Joyeuses fêtes ! En espérant vous retrouver en 2012 pour d’autres billets.



vendredi 16 décembre 2011

Karaté ! Karaté ! Assassiner la voix

Je pense que je suis folle. So what, me direz-vous, on l’est tous un peu... Non mais vraiment folle, au point d’avoir souvent considéré faire ma petite valise et me présenter à l'urgence de l’hôpital Douglas. Histrionique ? Beaucoup. Hypocondriaque ? Énormément. Je me suis déjà auto-diagnostiquée tous les troubles mentaux du DMS-IV, de la bipolarité à la schizophrénie, en passant par les troubles obsessionnels compulsifs. C’est parce que voyez vous, j’entends une voix. Rien à voir avec les conspirations communistes imaginées par John Nash dans Beautiful Mind. Non, une seule et unique voix : la mienne. Méchante, intransigeante et sournoise. Toujours au rendez-vous pour me casser mon party et me rappeler que je suis juste ordinaire et dans les journées de grande forme, que je suis carrément nulle.

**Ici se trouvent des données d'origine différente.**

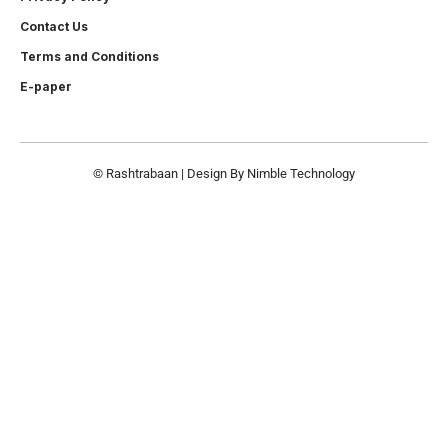
Contact Us
Terms and Conditions
E-paper
© Rashtrabaan | Design By
Nimble Technology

Je ne me souviens plus exactement quand « la voix  » est apparue. Elle a probablement toujours été là mais sa présence s’est intensifiée à la naissance de mes jumeaux et à pris une ampleur démesurée lors de mon retour au travail. Épuisée émotionnellement, siffonée par mes deux petits vampires, je n’avais plus la force mentale de la repousser. Toute résistance s’est avérée futile et « la voix  », triomphante, a fini par résonner dans tous les recoins de mon cerveau.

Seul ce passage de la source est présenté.